Je suis directeur de recherche émérite à l'Institut national de recherche en informatique et en automatique (INRIA) et membre du CCNE depuis décembre dernier. La révolution numérique impacte tous les domaines. Dans le cadre des États généraux, nous nous sommes plus spécifiquement intéressés aux aspects santé et bioéthique du numérique. Par rapport à d'autres sujets, les débats ont été très consensuels et ont permis de dégager trois grands constats.
Premièrement, l'apport du numérique dans le domaine de la santé est globalement positif pour nos concitoyens, pour les patients, pour les personnels de santé. Deuxièmement, il y a clairement un déficit d'information et de formation pour pouvoir se positionner et prendre les bonnes décisions : les citoyens, les patients et même les professionnels de santé peinent à saisir complètement ce vocabulaire spécifique, à en comprendre toutes les implications. Troisièmement, dans un tel contexte, il est difficile de maîtriser l'ensemble des sujets, d'où une certaine méfiance sur l'impact du numérique sur la santé de façon globale.
Se font alors jour un certain nombre de demandes prioritaires, déjà mentionnées, mais plus spécifiques au lien entre numérique et santé. C'est d'abord le fait que l'humain doit rester véritablement au centre du processus de décision et maître de cette décision, ce qui implique de respecter l'autonomie de chacun et de favoriser la compréhension de tous, notamment sur le fonctionnement des grandes masses de données ou des algorithmes d'apprentissage.
Il importe, en outre, que le consentement puisse être totalement éclairé.
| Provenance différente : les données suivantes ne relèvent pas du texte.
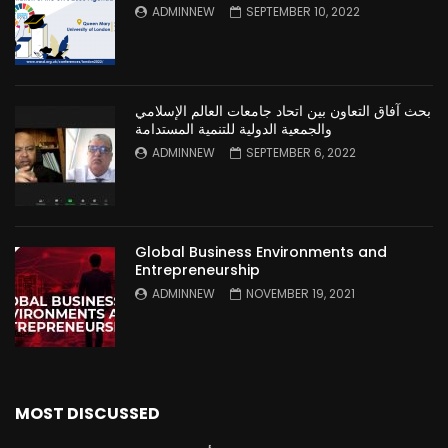
ADMINNEW
SEPTEMBER 10, 2022
بحث آفاق التعاون بين اتحاد جامعات العالم الإسلامي
والجمعية الدولية للتنمية المستدامة
ADMINNEW
SEPTEMBER 6, 2022
Global Business Environments and
Entrepreneurship
ADMINNEW
NOVEMBER 19, 2021
MOST DISCUSSED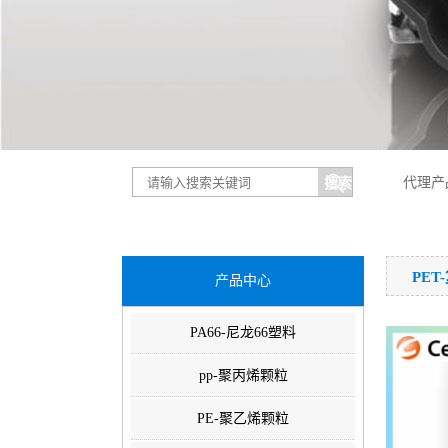
代理产
PE
产品中心
PA66-尼龙66塑料
pp-聚丙烯颗粒
PE-聚乙烯颗粒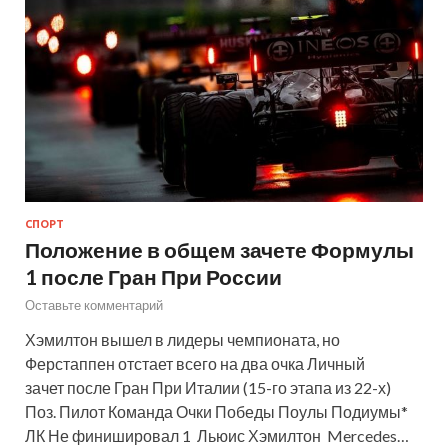
СПОРТ
Положение в общем зачете Формулы
1 после Гран При России
Оставьте комментарий
Хэмилтон вышел в лидеры чемпионата, но
Ферстаппен отстает всего на два очка Личный
зачет после Гран При Италии (15-го этапа из 22-х)
Поз. Пилот Команда Очки Победы Поулы Подиумы*
ЛК Не финишировал 1 Льюис Хэмилтон Mercedes…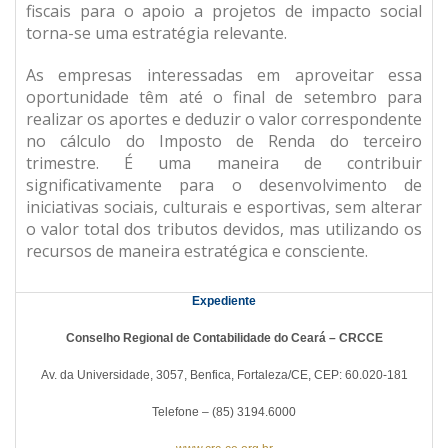
fiscais para o apoio a projetos de impacto social
torna-se uma estratégia relevante.
As empresas interessadas em aproveitar essa
oportunidade têm até o final de setembro para
realizar os aportes e deduzir o valor correspondente
no cálculo do Imposto de Renda do terceiro
trimestre. É uma maneira de contribuir
significativamente para o desenvolvimento de
iniciativas sociais, culturais e esportivas, sem alterar
o valor total dos tributos devidos, mas utilizando os
recursos de maneira estratégica e consciente.
Expediente
Conselho Regional de Contabilidade do Ceará – CRCCE
Av. da Universidade, 3057, Benfica, Fortaleza/CE, CEP: 60.020-181
Telefone – (85) 3194.6000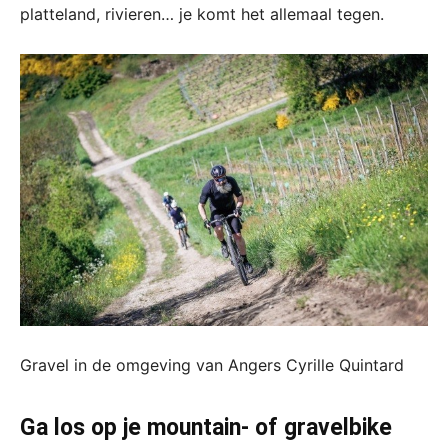
platteland, rivieren… je komt het allemaal tegen.
Gravel in de omgeving van Angers Cyrille Quintard
Ga los op je mountain- of gravelbike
Il y a un besoin fondamental, de la part du citoyen, du patient qui confie ses données dans le cadre médical, de comprendre à quoi elles vont servir, pendant quelle durée et avec quel impact potentiel sur la recherche. Dans le milieu clinique, il peut s'agir de savoir, pour les associations citoyennes de lutte contre les maladies rares, comment partager les informations au bénéfice de tous.
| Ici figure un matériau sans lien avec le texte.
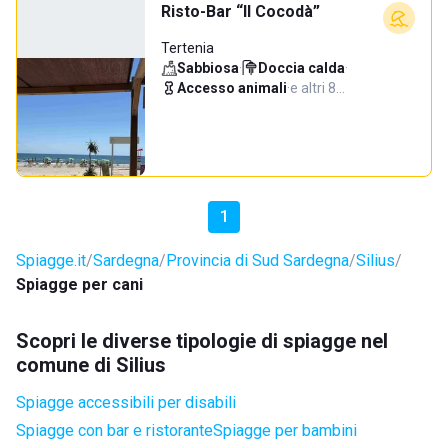
Risto-Bar “Il Cocodà”
Tertenia
Sabbiosa
·
Doccia calda
·
Accesso animali
·
e altri 8…
1
Spiagge.it
Sardegna
Provincia di Sud Sardegna
Silius
Spiagge per cani
Scopri le diverse tipologie di spiagge nel
comune di Silius
Spiagge accessibili per disabili
Spiagge con bar e ristorante
Spiagge per bambini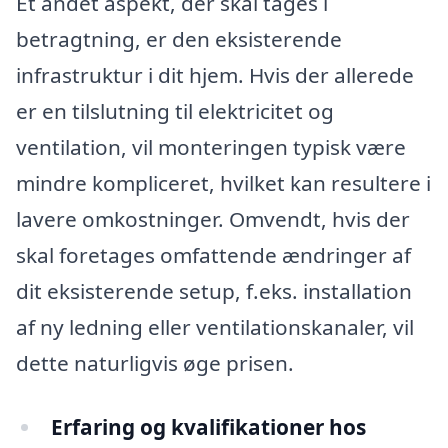
Et andet aspekt, der skal tages i
betragtning, er den eksisterende
infrastruktur i dit hjem. Hvis der allerede
er en tilslutning til elektricitet og
ventilation, vil monteringen typisk være
mindre kompliceret, hvilket kan resultere i
lavere omkostninger. Omvendt, hvis der
skal foretages omfattende ændringer af
dit eksisterende setup, f.eks. installation
af ny ledning eller ventilationskanaler, vil
dette naturligvis øge prisen.
Erfaring og kvalifikationer hos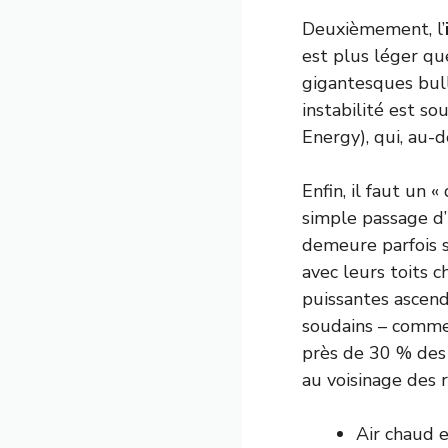
Deuxièmement, l’
est plus léger que
gigantesques bull
instabilité est s
Energy), qui, au-
Enfin, il faut un 
simple passage d’
demeure parfois s
avec leurs toits 
puissantes ascend
soudains – comme
près de 30 % des 
au voisinage des r
Air chaud 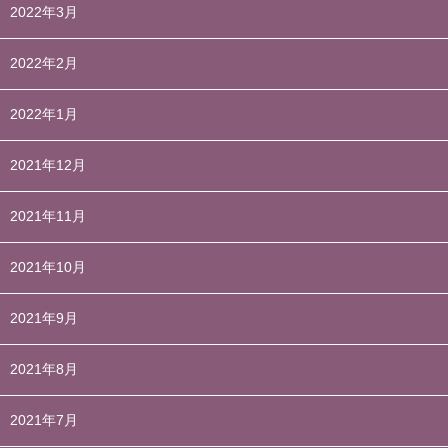
2022年3月
2022年2月
2022年1月
2021年12月
2021年11月
2021年10月
2021年9月
2021年8月
2021年7月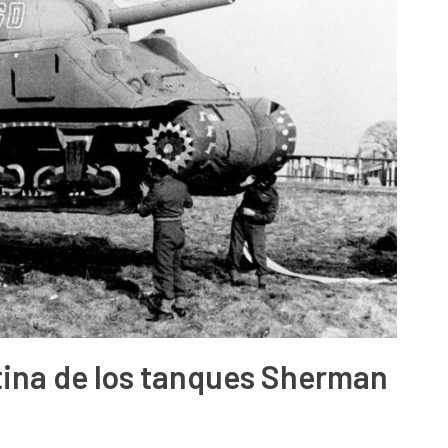
ntina de los tanques Sherman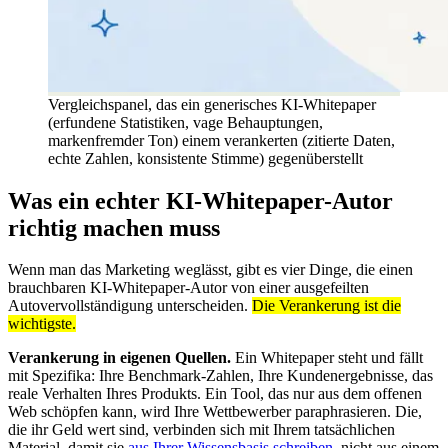
Vergleichspanel, das ein generisches KI-Whitepaper
(erfundene Statistiken, vage Behauptungen,
markenfremder Ton) einem verankerten (zitierte Daten,
echte Zahlen, konsistente Stimme) gegenüberstellt
Was ein echter KI-Whitepaper-Autor
richtig machen muss
Wenn man das Marketing weglässt, gibt es vier Dinge, die einen
brauchbaren KI-Whitepaper-Autor von einer ausgefeilten
Autovervollständigung unterscheiden.
Die Verankerung ist die
wichtigste.
Verankerung in eigenen Quellen.
Ein Whitepaper steht und fällt
mit Spezifika: Ihre Benchmark-Zahlen, Ihre Kundenergebnisse, das
reale Verhalten Ihres Produkts. Ein Tool, das nur aus dem offenen
Web schöpfen kann, wird Ihre Wettbewerber paraphrasieren. Die,
die ihr Geld wert sind, verbinden sich mit Ihrem tatsächlichen
Material, damit sie
aus Ihrer Wissensbasis schreiben
, nicht aus einem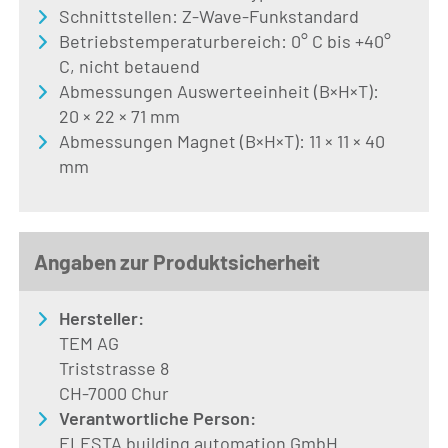
Schnittstellen: Z-Wave-Funkstandard
Betriebstemperaturbereich: 0° C bis +40°
C, nicht betauend
Abmessungen Auswerteeinheit (B×H×T):
20 × 22 × 71 mm
Abmessungen Magnet (B×H×T): 11 × 11 × 40
mm
Angaben zur Produktsicherheit
Hersteller:
TEM AG
Triststrasse 8
CH-7000 Chur
Verantwortliche Person:
ELESTA building automation GmbH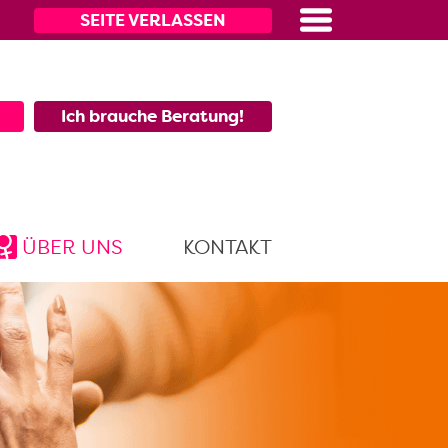
SEITE VERLASSEN
Menü
Ich brauche Beratung!
ÜBER UNS
KONTAKT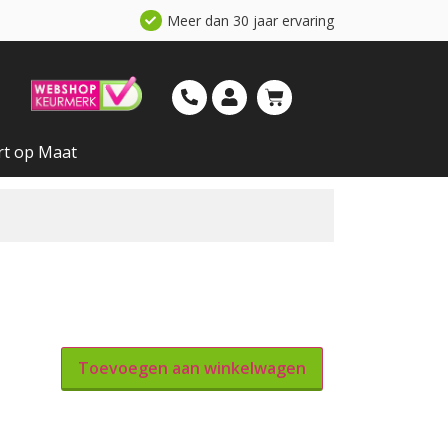
Meer dan 30 jaar ervaring
rt op Maat
Toevoegen aan winkelwagen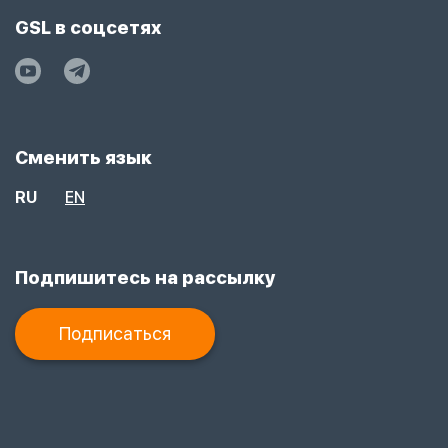
GSL в соцсетях
Сменить язык
RU
EN
Подпишитесь на рассылку
Подписаться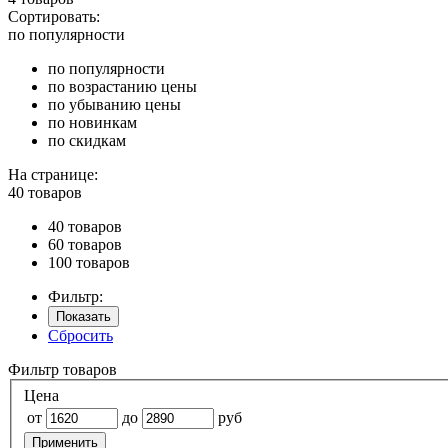
Сортировать:
по популярности
по популярности
по возрастанию цены
по убыванию цены
по новинкам
по скидкам
На странице:
40 товаров
40 товаров
60 товаров
100 товаров
Фильтр:
Показать
Сбросить
Фильтр товаров
Цена
от
до
руб
Применить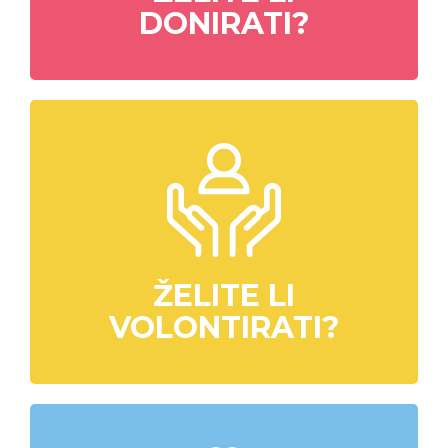
DONIRATI?
ŽELITE LI
VOLONTIRATI?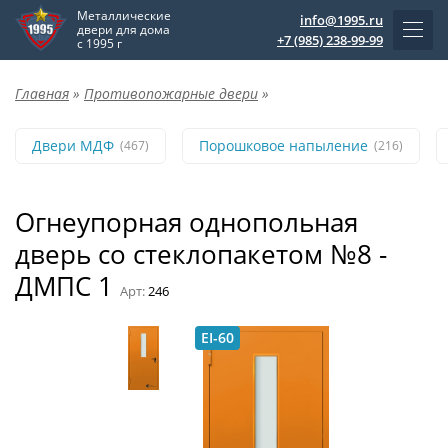
Металлические
info@1995.ru
двери для дома
+7 (985) 238-99-99
с 1995 г
Главная
»
Противопожарные двери
»
Двери МДФ
Порошковое напыление
(467)
(216)
Огнеупорная однопольная
дверь со стеклопакетом №8 -
ДМПС 1
Арт:
246
EI-60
Il est tout aussi fondamental, compte tenu du phénomène de désertification médicale qui touche particulièrement certaines régions de France, de pouvoir recourir à la télémédecine. Cela concerne aussi bien le patient que le médecin : comment maintenir l'empathie via un média technologique ?
Globalement, un certain nombre de thèmes cristallisent les interrogations éthiques : comment s'assurer, dans le cadre de systèmes particulièrement complexes, que le patient donne un consentement éclairé à leur usage ? Qui est responsable en cas d'erreur ? La machine, l'algorithme, le médecin, l'humain ? Quid de la gestion des données massivement collectées par ces systèmes ? Que deviennent-elles ? Qui en la responsabilité ? Quelle est leur durée de vie ? Que reste-t-il du secret médical ?
Les États généraux ont permis de montrer l'étroite connexion qui existe, à un niveau ou à un autre, entre le numérique, l'intelligence artificielle, la robotique et l'ensemble des autres sujets qui ont été abordés. Tout le monde est concerné : citoyens, patients, personnels médicaux. Au-delà des aspects génomiques et de la télémédecine, c'est l'organisation de l'ensemble du système de santé qui est concernée.